» Activity: Only the number is needed: how many lines of the records include "home"?

Data excerpts

◆ ◆ ◆ ◆ ◆ ◆ ◆

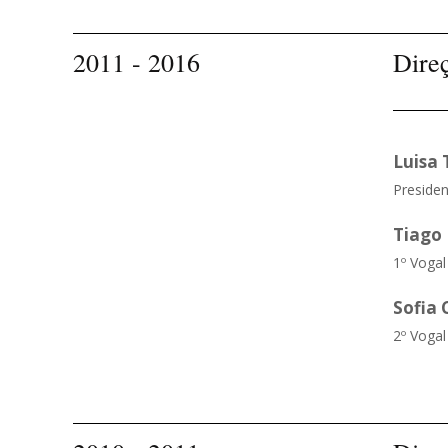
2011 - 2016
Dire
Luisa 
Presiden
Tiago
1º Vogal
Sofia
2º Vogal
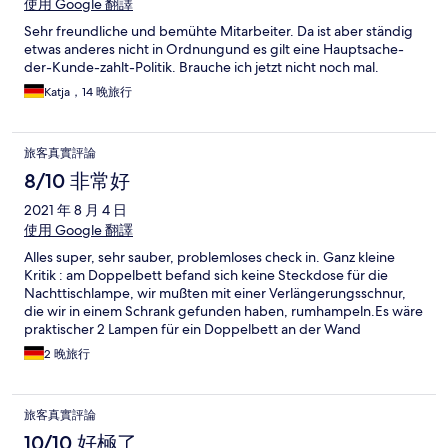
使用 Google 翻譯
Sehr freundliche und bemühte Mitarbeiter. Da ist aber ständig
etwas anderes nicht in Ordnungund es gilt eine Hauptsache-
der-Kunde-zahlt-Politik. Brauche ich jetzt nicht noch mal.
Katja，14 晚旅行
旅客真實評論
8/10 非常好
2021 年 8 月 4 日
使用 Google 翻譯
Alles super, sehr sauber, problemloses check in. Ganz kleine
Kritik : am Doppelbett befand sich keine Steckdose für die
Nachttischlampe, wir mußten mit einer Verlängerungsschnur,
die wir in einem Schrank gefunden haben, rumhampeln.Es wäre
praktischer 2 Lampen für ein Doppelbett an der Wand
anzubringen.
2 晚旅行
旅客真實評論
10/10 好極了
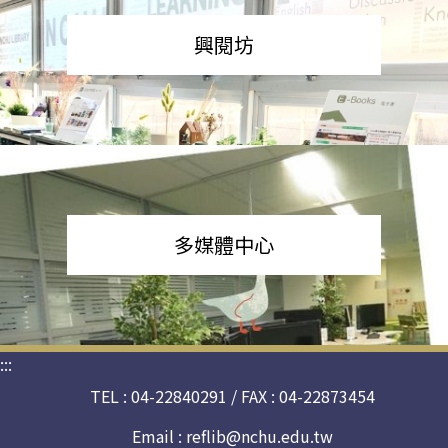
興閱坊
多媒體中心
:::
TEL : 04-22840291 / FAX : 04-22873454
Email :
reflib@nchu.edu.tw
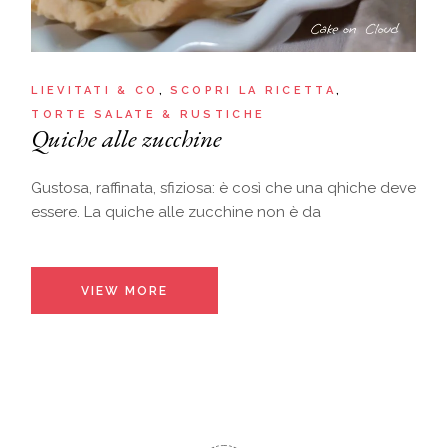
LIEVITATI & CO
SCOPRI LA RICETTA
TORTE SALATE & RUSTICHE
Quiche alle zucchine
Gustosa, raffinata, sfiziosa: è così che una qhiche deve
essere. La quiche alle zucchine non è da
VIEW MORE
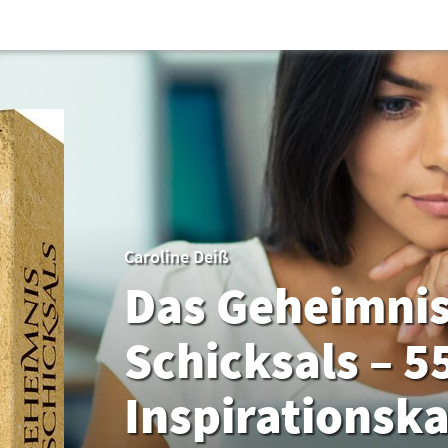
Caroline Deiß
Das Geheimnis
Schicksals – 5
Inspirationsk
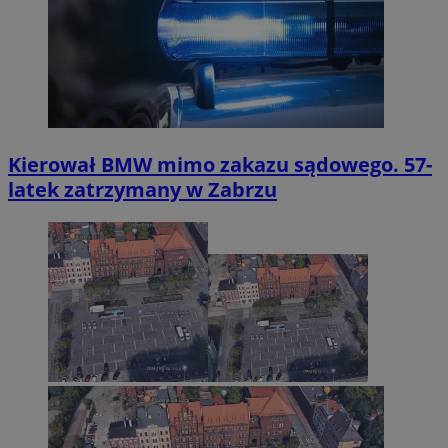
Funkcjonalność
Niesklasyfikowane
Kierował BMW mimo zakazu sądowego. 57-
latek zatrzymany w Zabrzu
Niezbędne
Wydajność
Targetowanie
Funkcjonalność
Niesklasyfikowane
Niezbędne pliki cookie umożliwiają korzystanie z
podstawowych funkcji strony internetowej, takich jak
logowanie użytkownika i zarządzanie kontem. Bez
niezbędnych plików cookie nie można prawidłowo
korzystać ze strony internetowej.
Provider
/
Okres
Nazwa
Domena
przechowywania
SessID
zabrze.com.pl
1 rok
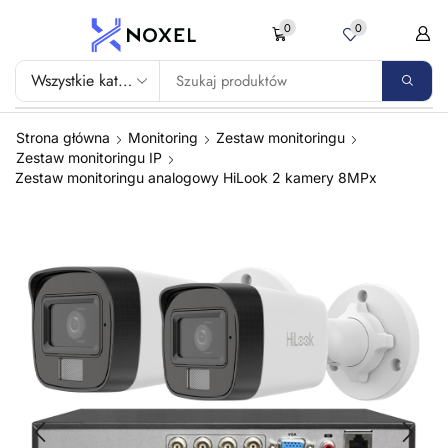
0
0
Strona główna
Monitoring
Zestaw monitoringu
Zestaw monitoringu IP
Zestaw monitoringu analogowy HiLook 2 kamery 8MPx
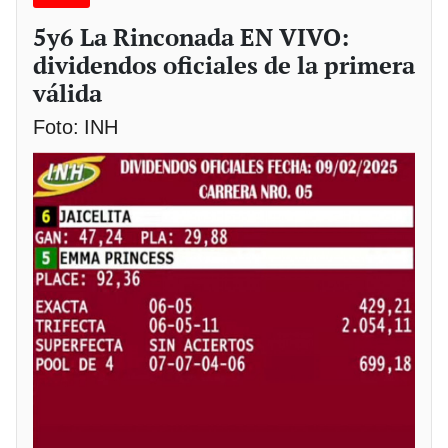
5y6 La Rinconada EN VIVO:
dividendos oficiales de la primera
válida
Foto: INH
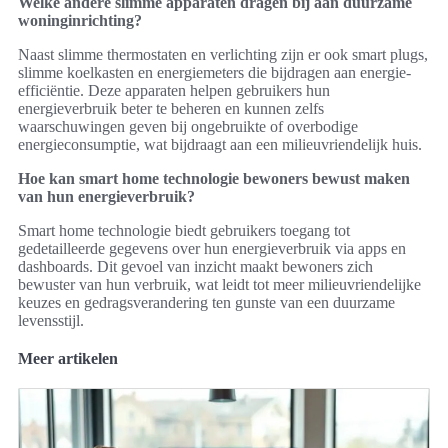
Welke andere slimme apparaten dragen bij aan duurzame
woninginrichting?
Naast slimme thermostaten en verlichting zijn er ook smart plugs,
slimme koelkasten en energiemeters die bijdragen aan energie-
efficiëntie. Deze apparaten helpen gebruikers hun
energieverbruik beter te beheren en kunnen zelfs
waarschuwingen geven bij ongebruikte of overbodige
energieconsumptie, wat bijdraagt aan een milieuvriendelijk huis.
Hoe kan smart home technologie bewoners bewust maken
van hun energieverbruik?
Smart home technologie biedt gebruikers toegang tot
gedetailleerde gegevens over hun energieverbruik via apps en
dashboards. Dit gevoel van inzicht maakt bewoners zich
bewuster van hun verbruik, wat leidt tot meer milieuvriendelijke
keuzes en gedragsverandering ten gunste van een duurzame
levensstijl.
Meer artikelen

◆ ◆ ◆ ◆ ◆ ◆ ◆

» Solution to the problem: 2